Robustness Analysis of Machine Learning-Based And Hashes-Based Malware Detectors
In the current Digital Era, malware complexity is increasing exponentially, which exposes people from society to government infrastructure against threats of privacy, data leaks and ransomware. While both industry and academic research proposed various detection methods, malware developers often resort to modification techniques to obfuscate their malware, preserving functionality while altering the binary code syntax and structure. This adaption allows them to evade existing detection methods.
This thesis undertakes a comprehensive analysis of the modification (or obfuscation) techniques employed in malware. Specifically, we investigate the impact of these modified malware on a range of anti-malware detection techniques, including Hashing, Raw Bytes analysis, and Feature-Based Machine Learning models. Our methodologies span from the manipulation of control flow graphs by displacing instructions to the application of virtualisation techniques for generating obfuscated malware.

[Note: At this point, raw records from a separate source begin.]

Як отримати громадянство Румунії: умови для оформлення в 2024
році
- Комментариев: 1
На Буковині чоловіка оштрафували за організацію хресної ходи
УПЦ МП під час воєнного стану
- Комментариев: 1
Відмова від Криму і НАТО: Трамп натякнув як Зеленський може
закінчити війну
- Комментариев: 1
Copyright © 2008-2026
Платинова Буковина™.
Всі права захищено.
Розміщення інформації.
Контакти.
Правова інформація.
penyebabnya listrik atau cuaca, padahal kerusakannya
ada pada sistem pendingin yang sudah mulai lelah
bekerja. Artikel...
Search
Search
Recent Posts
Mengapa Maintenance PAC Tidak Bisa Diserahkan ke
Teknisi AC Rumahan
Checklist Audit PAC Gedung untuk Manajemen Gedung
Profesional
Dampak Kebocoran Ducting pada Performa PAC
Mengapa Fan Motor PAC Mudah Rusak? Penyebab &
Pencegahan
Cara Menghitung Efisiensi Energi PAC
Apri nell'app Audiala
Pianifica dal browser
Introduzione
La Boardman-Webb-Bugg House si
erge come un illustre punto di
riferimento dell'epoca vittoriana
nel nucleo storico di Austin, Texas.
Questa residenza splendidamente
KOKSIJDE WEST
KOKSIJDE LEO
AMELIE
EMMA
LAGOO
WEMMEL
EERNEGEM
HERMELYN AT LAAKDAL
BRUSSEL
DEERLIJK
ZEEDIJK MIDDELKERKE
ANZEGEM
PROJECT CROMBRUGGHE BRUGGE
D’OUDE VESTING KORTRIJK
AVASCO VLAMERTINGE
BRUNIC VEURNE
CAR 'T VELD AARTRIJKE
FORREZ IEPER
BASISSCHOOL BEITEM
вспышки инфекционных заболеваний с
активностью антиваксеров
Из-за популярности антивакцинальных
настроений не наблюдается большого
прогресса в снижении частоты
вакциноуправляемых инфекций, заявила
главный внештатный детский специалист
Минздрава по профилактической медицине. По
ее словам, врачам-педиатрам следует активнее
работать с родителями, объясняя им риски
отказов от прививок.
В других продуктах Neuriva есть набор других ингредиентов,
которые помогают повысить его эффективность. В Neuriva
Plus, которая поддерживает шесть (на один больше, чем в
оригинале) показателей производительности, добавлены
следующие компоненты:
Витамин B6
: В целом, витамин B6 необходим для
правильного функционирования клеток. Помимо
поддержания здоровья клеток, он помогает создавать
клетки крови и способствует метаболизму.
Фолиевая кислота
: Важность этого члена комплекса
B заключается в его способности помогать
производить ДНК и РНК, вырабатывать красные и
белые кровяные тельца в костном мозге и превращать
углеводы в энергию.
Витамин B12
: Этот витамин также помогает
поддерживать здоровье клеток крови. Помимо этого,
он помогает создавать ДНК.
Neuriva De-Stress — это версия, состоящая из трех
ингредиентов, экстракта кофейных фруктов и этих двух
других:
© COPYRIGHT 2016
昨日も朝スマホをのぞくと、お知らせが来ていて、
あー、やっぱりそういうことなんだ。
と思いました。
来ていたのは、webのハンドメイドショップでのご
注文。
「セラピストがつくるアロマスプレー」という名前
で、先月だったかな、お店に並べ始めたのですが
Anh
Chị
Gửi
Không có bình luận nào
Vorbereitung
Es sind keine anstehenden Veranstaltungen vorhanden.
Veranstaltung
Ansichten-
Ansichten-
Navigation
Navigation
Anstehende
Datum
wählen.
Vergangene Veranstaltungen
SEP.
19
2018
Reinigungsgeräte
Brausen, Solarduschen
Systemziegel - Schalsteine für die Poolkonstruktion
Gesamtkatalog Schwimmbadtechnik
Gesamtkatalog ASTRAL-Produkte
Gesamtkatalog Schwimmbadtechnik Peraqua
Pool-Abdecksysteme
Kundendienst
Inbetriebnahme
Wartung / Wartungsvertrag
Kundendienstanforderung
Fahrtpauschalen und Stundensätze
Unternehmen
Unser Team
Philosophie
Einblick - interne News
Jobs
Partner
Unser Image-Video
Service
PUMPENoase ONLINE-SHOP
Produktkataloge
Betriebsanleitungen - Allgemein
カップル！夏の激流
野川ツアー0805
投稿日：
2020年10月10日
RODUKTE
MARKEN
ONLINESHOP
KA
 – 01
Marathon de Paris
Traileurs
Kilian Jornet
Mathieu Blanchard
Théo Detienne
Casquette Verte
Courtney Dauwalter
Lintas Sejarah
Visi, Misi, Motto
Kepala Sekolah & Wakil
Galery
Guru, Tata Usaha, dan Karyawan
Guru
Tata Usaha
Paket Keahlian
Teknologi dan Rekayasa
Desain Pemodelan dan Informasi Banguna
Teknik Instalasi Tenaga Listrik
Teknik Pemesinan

The results of our analysis highlight a concerning inadequacy in Raw Bytes-based detectors when confronted with today’s sophisticated obfuscated malware. However, our graph-based classifier demonstrates a remarkable ability to detect newly transformed malware, which rely on displacement-based obfuscation, with an impressive 98% accuracy. This insight exposes vulnerabilities in conventional and state-of-the-art detection mechanisms when dealing with evolving obfuscated threats.
Our research not only contributes to the current understanding of malware evolution and detection but also paves the way for more proactive threat detection strategies. It serves as an important stepping stone in the ongoing efforts to safeguard society from the multifaceted repercussions of digital threat vectors.